As Millennials enter the workforce, the burden of student loan debt shapes their view of their lives, including careers and finances.
College may be one of the best economic decisions a person can make. Having a bachelor’s degree will on average increase lifetime earnings by 66% and even higher with advanced degrees. Students seem to agree; in 2015, 69% of high school graduates enrolled in a college or university program.
The downside to post-secondary education is the 510% growth in national student loan debt over the past decade. The impact is far-reaching: an entire generation’s financial growth has been stunted due to student loans. The financial burden of these loans has far-reaching consequences that affect decisions such as buying a house, starting a family and saving for retirement.
In the next several blogs, I want to look at the problems higher education costs are causing on the personal finance level for students and families, the cost for the Millennial generation, and what solutions are available.
First, I want to introduce you to a friend of mine, whom I recently interviewed about her education and financial history. Even though she’s been 20 plus years out of college, student loans are still a significant part of her finances and have shaped her perspective on money
Her story highlights several of the most prominent issues with student loans that I see.
Lack of perspective going into college
College is one of the biggest financial decisions in a person’s life, and students often lack the perspective necessary to make the best choice. The cost of some four year universities is upwards of $250,000. Many times the biggest financial decision high school students make is whether or not they should work a part-time job during the summer.
Combined with this lack of experience making financial decisions, many students have certain lifestyle expectations upon finishing college. Most teenagers have little clue how much money it would take to sustain the lifestyle they see themselves living. Without taking this into consideration, they may pursue degrees that are interesting to them without knowing if their chosen career path will support the life they want.
Using numbers may seem like a logical way to approach college funding. If a student wants to be an engineer, you could make a reasonable assumption on how much they would make based on the starting salary data and the school they choose. Knowing this, you could back into what a reasonable level of student loan debt would be.
The problem is, choosing a college major isn’t always easy or definite.

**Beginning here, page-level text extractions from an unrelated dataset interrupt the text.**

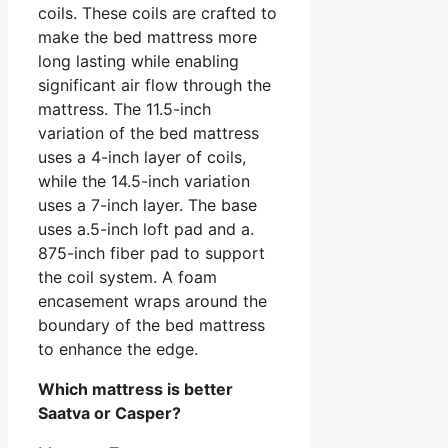
coils. These coils are crafted to
make the bed mattress more
long lasting while enabling
significant air flow through the
mattress. The 11.5-inch
variation of the bed mattress
uses a 4-inch layer of coils,
while the 14.5-inch variation
uses a 7-inch layer. The base
uses a.5-inch loft pad and a.
875-inch fiber pad to support
the coil system. A foam
encasement wraps around the
boundary of the bed mattress
to enhance the edge.
Which mattress is better
Saatva or Casper?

According to the National Center for Education Statistics, 80% of students change their major once in college, and the average student changes majors three times. Many commit to a financial aid package without having this most useful piece of information, and knowing whether they are making a wise financial decision.
Another all-encompassing issue is what, beyond a degree, do you and your student want them to get from college? There is a lot of talk about return on investment, or whether you are getting your money’s worth by attending certain colleges. This has to be considered along with the overall experience of college. Some argue there is more to get from college years then simply coming away with a marketable degree. Some things you can’t quantify by dollars, such as personal, emotional or spiritual growth.
Lack of knowledge
In a recent survey by Nextgenvest.com, 68% of high school seniors said “they literally knew nothing” about student loan payment or refinancing services available to them after college. With an average counselor to student ratio of 476:1, it’s no wonder students are clueless. Beyond a token financial aid information night, there is very little communication on college financial issues.
Many students are expected to attend college, yet have little knowledge of student loans or how to evaluate various financial aid packages. Then there is the formidable task of filling out financial aid forms.
While there are many options for paying for college, the easiest is with student loans. Searching for and applying to various grants and scholarships, signing up for a service commitment in return for college funding, and working through college are all alternatives to borrowing money, but require significantly more time and energy to secure. Many students find it easier to take out loans, while failing to understand the full magnitude of the debt they are incurring.
don't know much about Personal Finance
High school personal finance classes are required in only 17 states. Students enter college with new found freedom and are easily enticed to sign up for a credit card in exchange for a pizza. Plastic in hand, most students lack fundamental knowledge of APRs and the pitfalls of debt. As you heard in my friend’s story, students are woefully unprepared to deal with decisions about debt.
Former Federal Reserve Chairman Ben Bernanke summarized the need for financial education:
“Financial education supports not only individual well-being, but also the economic health of our nation … Consumers who can make informed decisions about financial products and services not only serve their own best interests, but collectively, they also help promote broader economic stability.”
What worked 30 years ago doesn’t work today
Parents are many times the most influential force in helping students decide whether and where to go to college. However, the college landscape has changed significantly over time, even in the last 10 years, and doing what worked for mom and dad will often not work now. The cost of tuition between 1971 to 2015 at public four-year schools went from approximately $500 per year in current dollars to $9,139, meaning the cost of tuition has increased over 1800%! College tuition is growing on average more than 6% above inflation every year, begging the question, how is this sustainable?
In our next post, we’ll discuss how student loan debt has affected the Millennial generation and what each family can do to prepare for the costs of higher education.
When I first worked as a financial advisor at a broker dealer firm, I was taught the “two hat” training. When I discussed financial planning with clients, I wore my fiduciary hat. This meant the advice I gave had to be in the best interest of the clients. But as soon as the conversation moved to investments, I was required to replace my fiduciary hat with my salesman hat. The conversation continued and clients had no idea that my role had changed. Sure, it was included in the stack of disclosures they received, but I doubt many people read that far. Even if they waded through the legalese, did they understand the ramifications of these two hats that my employer required I wear?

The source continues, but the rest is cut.